映画を読む

ドイツ某都市にて勉強中です。「映画を読む」と題して、観た映画の感想や印象等を淡々と書いていこうと思っています。ネタバレに関しては最低限の配慮はしたいですが、踏み込んだ内容も書くと思うので、気にする方はご注意を。

息ができないほどの非人間性のなかでなおも人間らしさと呼びうるものが存在することができるのか(ネメシュ・ラースロー「サウルの息子」/László Nemes "Saul Fia" 2015年)

久しぶり(といっても10日ぐらいぶり)の映画館。ネメシュ・ラースロー「サウルの息子」(László Nemes "Saul Fia" HU 2015)を鑑賞。

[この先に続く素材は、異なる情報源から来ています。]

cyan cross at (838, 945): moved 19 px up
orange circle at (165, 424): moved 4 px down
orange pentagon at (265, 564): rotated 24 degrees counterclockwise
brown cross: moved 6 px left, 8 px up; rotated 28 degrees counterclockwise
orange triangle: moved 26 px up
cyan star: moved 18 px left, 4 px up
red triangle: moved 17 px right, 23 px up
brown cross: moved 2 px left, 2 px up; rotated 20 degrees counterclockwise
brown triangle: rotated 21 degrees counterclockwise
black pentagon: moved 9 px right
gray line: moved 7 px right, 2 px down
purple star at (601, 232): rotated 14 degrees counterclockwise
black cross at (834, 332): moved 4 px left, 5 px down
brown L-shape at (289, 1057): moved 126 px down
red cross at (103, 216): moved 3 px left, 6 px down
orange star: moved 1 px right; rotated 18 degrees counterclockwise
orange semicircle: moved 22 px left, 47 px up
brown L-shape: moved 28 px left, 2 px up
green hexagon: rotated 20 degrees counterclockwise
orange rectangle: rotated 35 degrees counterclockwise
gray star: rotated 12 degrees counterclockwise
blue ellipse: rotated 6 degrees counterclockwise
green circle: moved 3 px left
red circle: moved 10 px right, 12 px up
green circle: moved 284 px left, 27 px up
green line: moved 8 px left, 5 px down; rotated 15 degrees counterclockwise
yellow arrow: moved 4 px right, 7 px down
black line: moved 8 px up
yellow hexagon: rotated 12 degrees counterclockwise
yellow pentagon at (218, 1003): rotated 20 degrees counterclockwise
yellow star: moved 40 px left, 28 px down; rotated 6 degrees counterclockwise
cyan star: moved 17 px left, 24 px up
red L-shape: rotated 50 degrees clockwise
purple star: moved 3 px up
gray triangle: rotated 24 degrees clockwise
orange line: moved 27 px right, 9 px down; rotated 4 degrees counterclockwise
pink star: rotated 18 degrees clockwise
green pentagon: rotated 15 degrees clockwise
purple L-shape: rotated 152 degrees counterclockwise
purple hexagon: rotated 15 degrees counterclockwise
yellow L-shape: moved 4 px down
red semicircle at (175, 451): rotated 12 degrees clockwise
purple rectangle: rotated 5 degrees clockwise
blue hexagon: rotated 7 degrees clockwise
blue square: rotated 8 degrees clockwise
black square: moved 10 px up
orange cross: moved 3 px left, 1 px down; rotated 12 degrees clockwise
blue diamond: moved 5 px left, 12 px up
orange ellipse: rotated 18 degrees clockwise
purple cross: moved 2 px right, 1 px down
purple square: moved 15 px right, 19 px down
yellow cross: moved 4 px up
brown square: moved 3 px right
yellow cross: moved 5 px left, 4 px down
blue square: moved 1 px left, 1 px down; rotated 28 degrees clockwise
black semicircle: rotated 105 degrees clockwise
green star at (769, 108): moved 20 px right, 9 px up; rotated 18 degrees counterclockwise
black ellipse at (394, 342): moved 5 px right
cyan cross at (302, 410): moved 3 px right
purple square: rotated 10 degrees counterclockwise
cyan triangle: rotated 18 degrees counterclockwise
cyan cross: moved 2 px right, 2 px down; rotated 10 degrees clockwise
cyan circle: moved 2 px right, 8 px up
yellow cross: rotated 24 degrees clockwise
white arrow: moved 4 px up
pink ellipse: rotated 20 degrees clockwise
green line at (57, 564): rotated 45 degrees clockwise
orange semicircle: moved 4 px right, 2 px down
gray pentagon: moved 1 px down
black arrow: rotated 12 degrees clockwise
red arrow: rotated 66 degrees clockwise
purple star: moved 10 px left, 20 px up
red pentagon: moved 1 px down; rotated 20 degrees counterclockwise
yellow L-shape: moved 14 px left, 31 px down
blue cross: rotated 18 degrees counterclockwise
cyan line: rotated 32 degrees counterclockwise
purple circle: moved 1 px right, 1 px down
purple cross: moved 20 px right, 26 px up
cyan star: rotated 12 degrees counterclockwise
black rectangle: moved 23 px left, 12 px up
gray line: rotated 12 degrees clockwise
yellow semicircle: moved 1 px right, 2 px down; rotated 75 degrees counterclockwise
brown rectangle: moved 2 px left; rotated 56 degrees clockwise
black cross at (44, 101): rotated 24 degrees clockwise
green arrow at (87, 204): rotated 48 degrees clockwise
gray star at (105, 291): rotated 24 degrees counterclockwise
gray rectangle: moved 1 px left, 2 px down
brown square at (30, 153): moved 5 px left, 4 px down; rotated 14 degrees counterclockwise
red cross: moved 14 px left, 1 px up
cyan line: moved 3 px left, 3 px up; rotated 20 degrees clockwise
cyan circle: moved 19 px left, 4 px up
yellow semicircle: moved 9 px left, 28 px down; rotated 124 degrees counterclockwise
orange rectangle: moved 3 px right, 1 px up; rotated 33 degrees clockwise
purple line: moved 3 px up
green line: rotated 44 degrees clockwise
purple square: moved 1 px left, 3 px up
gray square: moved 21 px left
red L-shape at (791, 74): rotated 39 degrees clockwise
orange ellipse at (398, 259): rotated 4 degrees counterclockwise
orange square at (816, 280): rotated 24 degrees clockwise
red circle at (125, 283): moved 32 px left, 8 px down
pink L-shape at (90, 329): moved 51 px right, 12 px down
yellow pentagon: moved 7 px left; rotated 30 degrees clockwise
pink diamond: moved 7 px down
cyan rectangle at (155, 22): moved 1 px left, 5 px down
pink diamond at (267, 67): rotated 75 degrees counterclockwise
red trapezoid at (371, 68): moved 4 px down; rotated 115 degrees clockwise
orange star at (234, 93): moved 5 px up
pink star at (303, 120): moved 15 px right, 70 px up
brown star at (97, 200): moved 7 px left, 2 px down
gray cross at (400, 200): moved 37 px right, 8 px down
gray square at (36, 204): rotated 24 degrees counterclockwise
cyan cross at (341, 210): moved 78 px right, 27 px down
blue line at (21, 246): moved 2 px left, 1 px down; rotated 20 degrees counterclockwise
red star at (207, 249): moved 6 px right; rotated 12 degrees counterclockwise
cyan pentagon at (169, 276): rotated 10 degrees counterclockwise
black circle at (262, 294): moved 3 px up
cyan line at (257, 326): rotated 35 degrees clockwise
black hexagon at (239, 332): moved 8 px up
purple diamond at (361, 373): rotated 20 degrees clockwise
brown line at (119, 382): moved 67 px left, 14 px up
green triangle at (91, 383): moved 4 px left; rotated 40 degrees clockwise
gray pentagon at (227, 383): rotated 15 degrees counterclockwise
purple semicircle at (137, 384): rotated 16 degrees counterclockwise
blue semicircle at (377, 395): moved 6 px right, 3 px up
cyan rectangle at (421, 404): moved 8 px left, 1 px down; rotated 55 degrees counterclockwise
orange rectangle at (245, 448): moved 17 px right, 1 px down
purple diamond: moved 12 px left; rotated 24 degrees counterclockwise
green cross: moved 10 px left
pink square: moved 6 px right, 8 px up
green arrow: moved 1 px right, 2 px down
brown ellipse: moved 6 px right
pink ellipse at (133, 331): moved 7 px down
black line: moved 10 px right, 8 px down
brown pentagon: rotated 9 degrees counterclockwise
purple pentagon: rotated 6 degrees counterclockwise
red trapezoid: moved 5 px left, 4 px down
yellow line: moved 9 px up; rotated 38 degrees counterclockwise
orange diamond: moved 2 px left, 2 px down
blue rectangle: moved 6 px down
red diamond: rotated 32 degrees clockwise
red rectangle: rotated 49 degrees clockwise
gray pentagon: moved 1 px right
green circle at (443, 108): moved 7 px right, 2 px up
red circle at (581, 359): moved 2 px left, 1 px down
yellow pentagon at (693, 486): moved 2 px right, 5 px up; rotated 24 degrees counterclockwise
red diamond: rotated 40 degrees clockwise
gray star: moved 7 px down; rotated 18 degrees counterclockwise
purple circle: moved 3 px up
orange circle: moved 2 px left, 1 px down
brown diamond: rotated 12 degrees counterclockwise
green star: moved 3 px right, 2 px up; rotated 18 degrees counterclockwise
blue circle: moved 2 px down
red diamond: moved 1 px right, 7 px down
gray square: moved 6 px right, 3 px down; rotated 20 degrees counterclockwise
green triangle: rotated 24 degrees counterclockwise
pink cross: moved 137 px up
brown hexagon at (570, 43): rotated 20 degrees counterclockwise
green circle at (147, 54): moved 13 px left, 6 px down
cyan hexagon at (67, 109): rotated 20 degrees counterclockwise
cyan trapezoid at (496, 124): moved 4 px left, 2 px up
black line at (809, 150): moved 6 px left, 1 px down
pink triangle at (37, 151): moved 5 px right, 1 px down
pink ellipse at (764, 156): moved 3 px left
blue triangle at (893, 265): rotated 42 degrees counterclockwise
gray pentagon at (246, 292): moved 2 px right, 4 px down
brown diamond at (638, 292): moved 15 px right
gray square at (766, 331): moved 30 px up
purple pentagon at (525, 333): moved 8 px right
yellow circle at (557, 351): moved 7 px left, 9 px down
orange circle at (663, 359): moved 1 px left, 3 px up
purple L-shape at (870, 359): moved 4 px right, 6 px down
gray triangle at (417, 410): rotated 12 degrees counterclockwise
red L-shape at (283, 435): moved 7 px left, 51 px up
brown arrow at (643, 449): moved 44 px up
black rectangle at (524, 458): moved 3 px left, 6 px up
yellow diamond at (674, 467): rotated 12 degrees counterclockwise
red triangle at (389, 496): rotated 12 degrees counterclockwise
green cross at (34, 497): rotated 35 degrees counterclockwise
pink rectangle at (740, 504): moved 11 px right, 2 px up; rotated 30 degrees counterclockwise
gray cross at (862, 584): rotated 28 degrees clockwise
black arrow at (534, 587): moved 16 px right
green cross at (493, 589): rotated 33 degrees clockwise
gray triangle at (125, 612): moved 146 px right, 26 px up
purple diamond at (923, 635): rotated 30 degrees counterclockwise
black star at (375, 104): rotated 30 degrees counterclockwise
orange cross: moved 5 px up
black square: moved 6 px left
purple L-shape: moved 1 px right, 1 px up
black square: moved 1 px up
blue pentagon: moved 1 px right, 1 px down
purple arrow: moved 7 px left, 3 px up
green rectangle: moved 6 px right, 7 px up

これでもか、というほどに息苦しい映画だった。舞台はナチスドイツによって運営されるアウシュヴィッツ・ビルケナウ強制収容所。主人公は、同胞をガス室に送りその死体を処理する作業に従事する特殊部隊“ゾンダ―コマンドSonderkommando”の一員であるユダヤ系ハンガリー人のサウル。もっともその歴史的な文脈は冒頭でわずかに示唆されるのみで、映画中ではほとんど、誰がどこで何を何のためにしているのかということの説明は、なされない。ただサウルの顔だけに過度にズームアップした長回しの映像は、不規則に揺れ、ぼやけ、突然に途切れ、また再開する。その映像の中に断片的に映りこむのは、身ぐるみをはがされガス室に押し込まれる人々の狂騒であり、将校の暴力や嘲笑や命令のジェスチャーであり、生気なく行き来する強制労働者の痩せてうつろな表情であり、処理されるべき廃棄物と化し焼却するために引きずられてゆく人間たちの裸の肉体の山だ。エンドロールを除いて一切のバックミュージックもなく、怒号と、叫喚と、警報と、銃声とが、映画中ほとんど絶え間なく響き渡り混ざりあって空間を圧迫している。こういったものの全てが、その一つひとつにフォーカスがあてられることがないままに、サウルという一個人が生きる世界の背景を構成している。そこには一切の装飾もおもねりもない。悲しみや恐れといった感情さえも抱くことができない。まるで観る者を拒絶するかのように、しかし最高度の技術をもって、人間性を排した空間と時間が現出する。このようにして、ほとんど息をすることさえ困難に感じられる非人間的な世界が、観る者の眼前に描き出される。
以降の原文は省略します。